_How to complete this task_
Return all the data exactly, keeping the pictures out.

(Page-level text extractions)
======
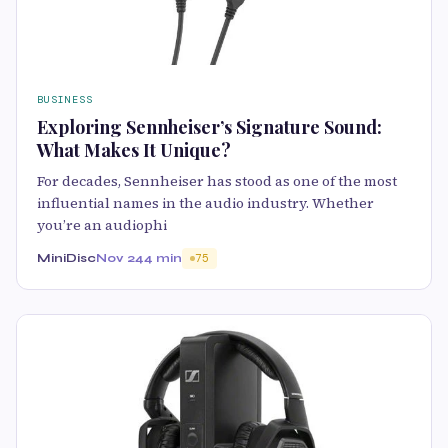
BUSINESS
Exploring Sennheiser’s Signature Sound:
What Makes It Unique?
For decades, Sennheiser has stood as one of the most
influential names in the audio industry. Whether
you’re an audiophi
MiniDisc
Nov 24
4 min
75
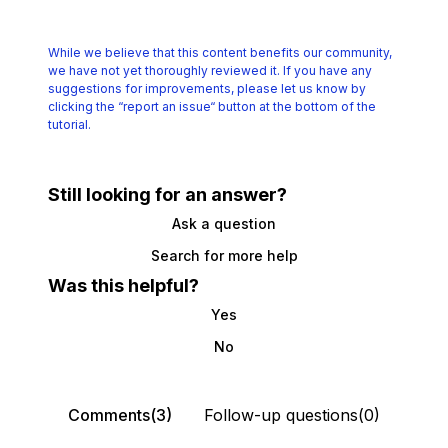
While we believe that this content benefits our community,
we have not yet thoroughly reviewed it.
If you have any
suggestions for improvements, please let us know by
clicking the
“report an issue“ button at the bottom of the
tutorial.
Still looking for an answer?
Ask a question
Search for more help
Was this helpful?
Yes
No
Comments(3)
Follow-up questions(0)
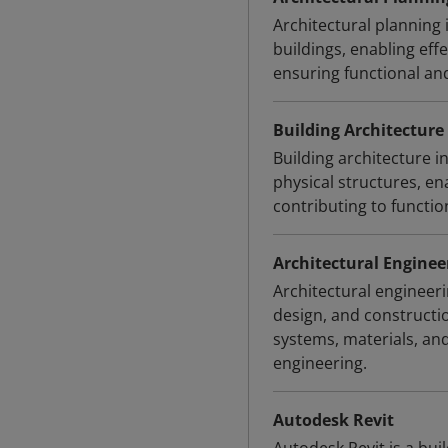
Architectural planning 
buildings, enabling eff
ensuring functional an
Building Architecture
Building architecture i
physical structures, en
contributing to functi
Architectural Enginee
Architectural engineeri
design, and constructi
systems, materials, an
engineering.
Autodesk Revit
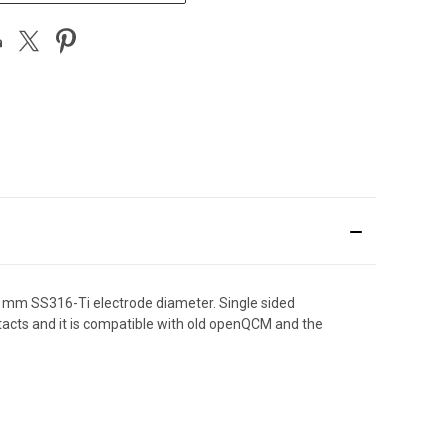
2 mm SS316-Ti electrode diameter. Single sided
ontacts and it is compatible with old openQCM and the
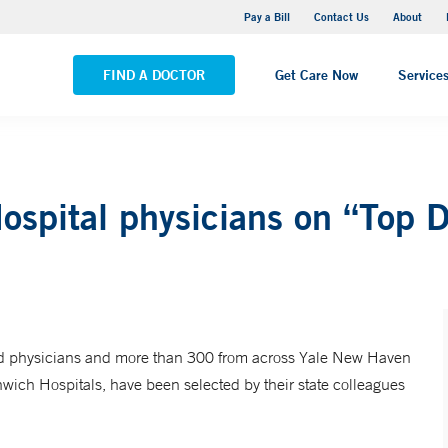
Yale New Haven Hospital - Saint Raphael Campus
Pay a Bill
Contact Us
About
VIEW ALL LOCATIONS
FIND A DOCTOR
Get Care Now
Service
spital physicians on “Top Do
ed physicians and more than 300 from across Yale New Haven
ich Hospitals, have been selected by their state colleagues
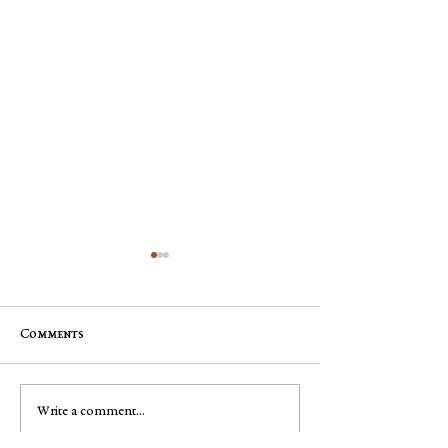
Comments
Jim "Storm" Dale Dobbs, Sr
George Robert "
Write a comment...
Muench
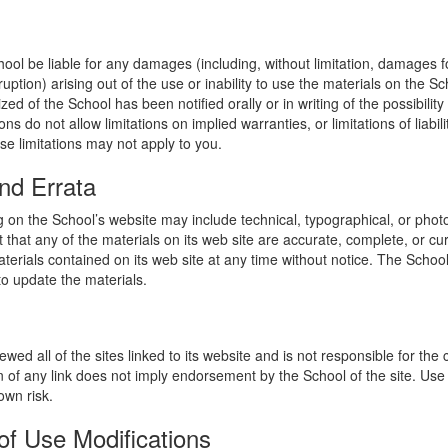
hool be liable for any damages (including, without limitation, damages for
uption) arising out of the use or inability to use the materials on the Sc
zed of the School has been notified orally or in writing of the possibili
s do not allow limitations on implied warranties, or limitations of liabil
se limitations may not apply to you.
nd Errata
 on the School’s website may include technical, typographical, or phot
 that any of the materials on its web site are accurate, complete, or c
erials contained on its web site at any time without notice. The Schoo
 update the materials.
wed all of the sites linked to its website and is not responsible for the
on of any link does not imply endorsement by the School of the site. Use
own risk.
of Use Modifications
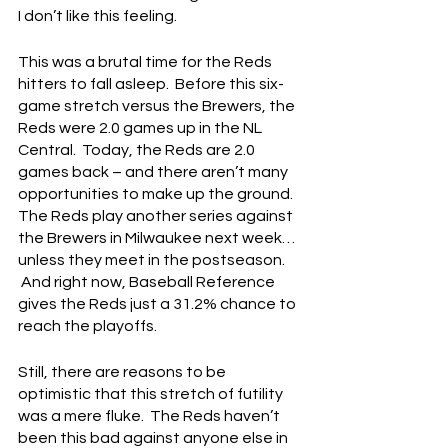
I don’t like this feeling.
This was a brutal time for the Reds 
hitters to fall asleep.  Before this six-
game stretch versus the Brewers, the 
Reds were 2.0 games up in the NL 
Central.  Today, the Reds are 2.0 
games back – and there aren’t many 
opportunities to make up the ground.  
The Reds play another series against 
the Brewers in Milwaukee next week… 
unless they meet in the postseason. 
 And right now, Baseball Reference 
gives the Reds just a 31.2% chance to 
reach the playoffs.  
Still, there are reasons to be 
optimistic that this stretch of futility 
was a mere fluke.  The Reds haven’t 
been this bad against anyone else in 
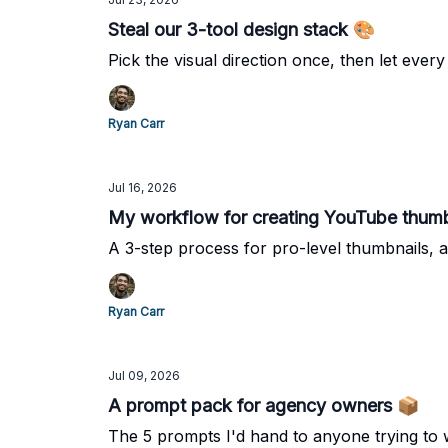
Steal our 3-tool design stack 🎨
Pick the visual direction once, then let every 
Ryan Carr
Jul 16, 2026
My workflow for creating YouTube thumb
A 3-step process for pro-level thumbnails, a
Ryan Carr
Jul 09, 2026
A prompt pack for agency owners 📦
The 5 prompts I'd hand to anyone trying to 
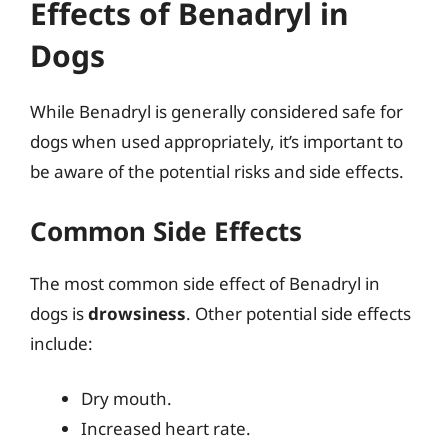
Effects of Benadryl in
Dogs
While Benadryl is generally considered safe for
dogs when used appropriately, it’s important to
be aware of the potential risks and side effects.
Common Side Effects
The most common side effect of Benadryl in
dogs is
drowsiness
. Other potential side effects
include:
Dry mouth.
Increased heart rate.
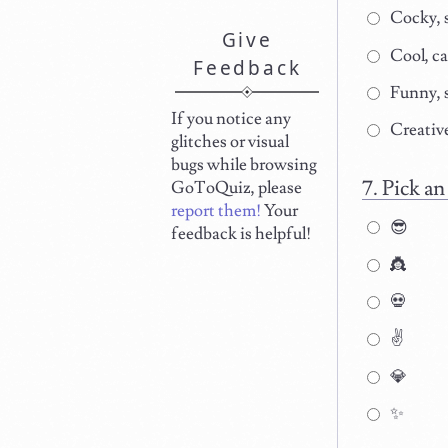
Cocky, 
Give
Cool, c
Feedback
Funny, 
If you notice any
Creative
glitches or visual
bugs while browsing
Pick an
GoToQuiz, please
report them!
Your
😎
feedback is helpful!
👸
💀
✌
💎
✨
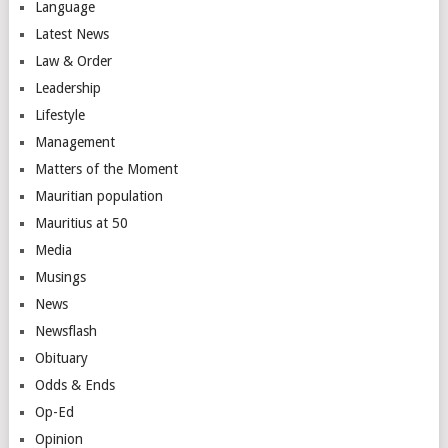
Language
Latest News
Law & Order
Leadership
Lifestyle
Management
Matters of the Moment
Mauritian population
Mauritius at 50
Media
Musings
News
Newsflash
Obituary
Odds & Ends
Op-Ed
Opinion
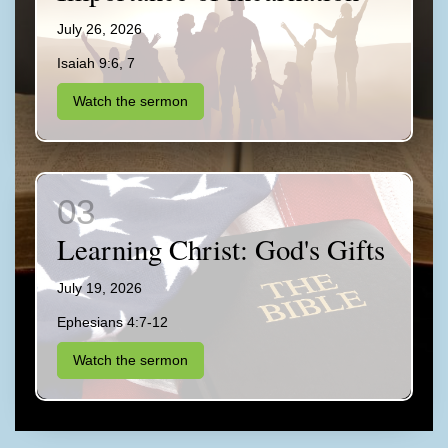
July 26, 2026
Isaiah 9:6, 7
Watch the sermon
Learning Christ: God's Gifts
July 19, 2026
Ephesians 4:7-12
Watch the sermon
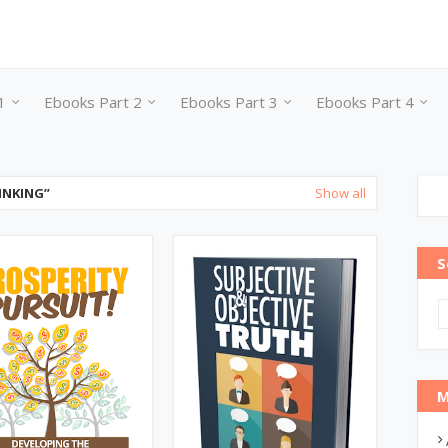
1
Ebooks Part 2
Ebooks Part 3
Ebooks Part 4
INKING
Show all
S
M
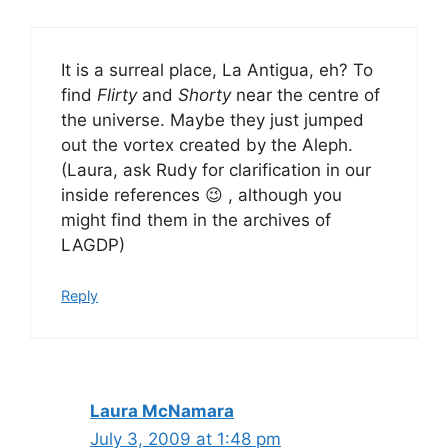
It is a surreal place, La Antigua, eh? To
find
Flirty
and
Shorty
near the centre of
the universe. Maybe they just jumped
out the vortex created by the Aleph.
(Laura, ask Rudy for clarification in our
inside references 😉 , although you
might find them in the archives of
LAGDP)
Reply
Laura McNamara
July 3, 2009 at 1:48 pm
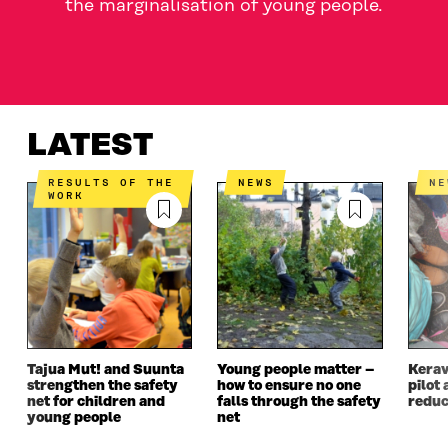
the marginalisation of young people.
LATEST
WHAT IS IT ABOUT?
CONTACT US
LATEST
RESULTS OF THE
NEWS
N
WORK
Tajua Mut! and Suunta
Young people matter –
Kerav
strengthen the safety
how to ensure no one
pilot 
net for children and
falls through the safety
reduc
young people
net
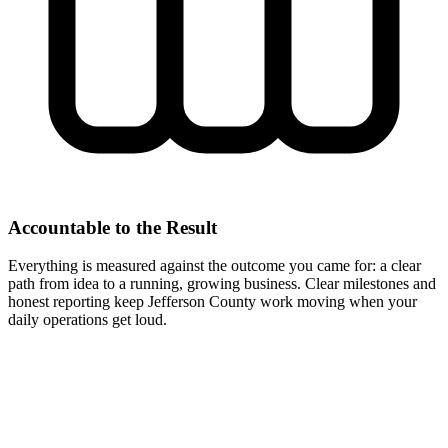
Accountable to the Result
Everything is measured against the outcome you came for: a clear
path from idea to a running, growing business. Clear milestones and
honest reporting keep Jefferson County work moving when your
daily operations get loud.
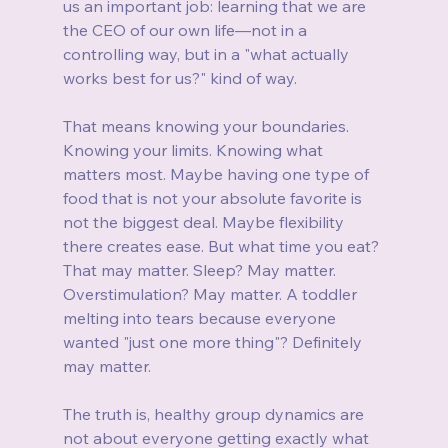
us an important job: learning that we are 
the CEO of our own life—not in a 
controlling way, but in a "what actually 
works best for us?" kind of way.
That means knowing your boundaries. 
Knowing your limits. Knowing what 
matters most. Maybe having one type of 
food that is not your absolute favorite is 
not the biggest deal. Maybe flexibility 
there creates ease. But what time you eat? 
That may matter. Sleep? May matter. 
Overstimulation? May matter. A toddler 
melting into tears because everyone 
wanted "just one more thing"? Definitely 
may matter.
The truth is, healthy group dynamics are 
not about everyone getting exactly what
======
_Result_
BUSINESS
Exploring Sennheiser’s Signature Sound:
What Makes It Unique?
For decades, Sennheiser has stood as one of the most
influential names in the audio industry. Whether
you’re an audiophi
MiniDisc
Nov 24
4 min
75
While we believe that this content benefits our community,
we have not yet thoroughly reviewed it.
If you have any
suggestions for improvements, please let us know by
clicking the
“report an issue“ button at the bottom of the
tutorial.
Still looking for an answer?
Ask a question
Search for more help
Was this helpful?
Yes
No
Comments(3)
Follow-up questions(0)
Architectural planning 
buildings, enabling eff
ensuring functional an
Building Architecture
Building architecture i
physical structures, en
contributing to functi
Architectural Enginee
Architectural engineeri
design, and constructi
systems, materials, an
engineering.
Autodesk Revit
2 mm SS316-Ti electrode diameter. Single sided
ontacts and it is compatible with old openQCM and the
Yale New Haven Hospital - Saint Raphael Campus
Pay a Bill
Contact Us
About
VIEW ALL LOCATIONS
FIND A DOCTOR
Get Care Now
Service
spital physicians on “Top Do
ed physicians and more than 300 from across Yale New Haven
ich Hospitals, have been selected by their state colleagues
Comments
Jim "Storm" Dale Dobbs, Sr
George Robert "
Write a comment...
Muench
hool be liable for any damages (including, without limitation, damages for
uption) arising out of the use or inability to use the materials on the Sc
zed of the School has been notified orally or in writing of the possibili
s do not allow limitations on implied warranties, or limitations of liabil
se limitations may not apply to you.
nd Errata
 on the School’s website may include technical, typographical, or phot
 that any of the materials on its web site are accurate, complete, or c
erials contained on its web site at any time without notice. The Schoo
 update the materials.
wed all of the sites linked to its website and is not responsible for the
on of any link does not imply endorsement by the School of the site. Use
own risk.
of Use Modifications
I don’t like this feeling.
This was a brutal time for the Reds 
hitters to fall asleep.  Before this six-
game stretch versus the Brewers, the 
Reds were 2.0 games up in the NL 
Central.  Today, the Reds are 2.0 
games back – and there aren’t many 
opportunities to make up the ground.  
The Reds play another series against 
the Brewers in Milwaukee next week… 
unless they meet in the postseason. 
 And right now, Baseball Reference 
gives the Reds just a 31.2% chance to 
reach the playoffs.  
Still, there are reasons to be 
optimistic that this stretch of futility 
was a mere fluke.  The Reds haven’t 
been this bad against anyone else in 
Steal our 3-tool design stack 🎨
Pick the visual direction once, then let every 
Ryan Carr
Jul 16, 2026
My workflow for creating YouTube thumb
A 3-step process for pro-level thumbnails, a
Ryan Carr
Jul 09, 2026
A prompt pack for agency owners 📦
The 5 prompts I'd hand to anyone trying to 
Effects of Benadryl in
Dogs
While Benadryl is generally considered safe for
dogs when used appropriately, it’s important to
be aware of the potential risks and side effects.
Common Side Effects
The most common side effect of Benadryl in
dogs is
drowsiness
. Other potential side effects
include:
Dry mouth.
Increased heart rate.
Cocky, 
Give
Cool, c
Feedback
Funny, 
If you notice any
Creative
glitches or visual
bugs while browsing
Pick an
GoToQuiz, please
report them!
Your
😎
feedback is helpful!
👸
💀
✌
💎
✨
Language
Latest News
Law & Order
Leadership
Lifestyle
Management
Matters of the Moment
Mauritian population
Mauritius at 50
Media
Musings
News
Newsflash
Obituary
Odds & Ends
Op-Ed
Opinion
July 26, 2026
Isaiah 9:6, 7
Watch the sermon
Learning Christ: God's Gifts
July 19, 2026
Ephesians 4:7-12
Watch the sermon
1
Ebooks Part 2
Ebooks Part 3
Ebooks Part 4
INKING
Show all
S
M
It is a surreal place, La Antigua, eh? To
find
Flirty
and
Shorty
near the centre of
the universe. Maybe they just jumped
out the vortex created by the Aleph.
(Laura, ask Rudy for clarification in our
inside references 😉 , although you
might find them in the archives of
LAGDP)
Reply
Laura McNamara
July 3, 2009 at 1:48 pm
the marginalisation of young people.
LATEST
WHAT IS IT ABOUT?
CONTACT US
LATEST
RESULTS OF THE
NEWS
N
WORK
Tajua Mut! and Suunta
Young people matter –
Kerav
strengthen the safety
how to ensure no one
pilot 
net for children and
falls through the safety
reduc
young people
net
Accountable to the Result
Everything is measured against the outcome you came for: a clear
path from idea to a running, growing business. Clear milestones and
honest reporting keep Jefferson County work moving when your
daily operations get loud.
us an important job: learning that we are 
the CEO of our own life—not in a 
controlling way, but in a "what actually 
works best for us?" kind of way.
That means knowing your boundaries. 
Knowing your limits. Knowing what 
matters most. Maybe having one type of 
food that is not your absolute favorite is 
not the biggest deal. Maybe flexibility 
there creates ease. But what time you eat? 
That may matter. Sleep? May matter. 
Overstimulation? May matter. A toddler 
melting into tears because everyone 
wanted "just one more thing"? Definitely 
may matter.
The truth is, healthy group dynamics are 
not about everyone getting exactly what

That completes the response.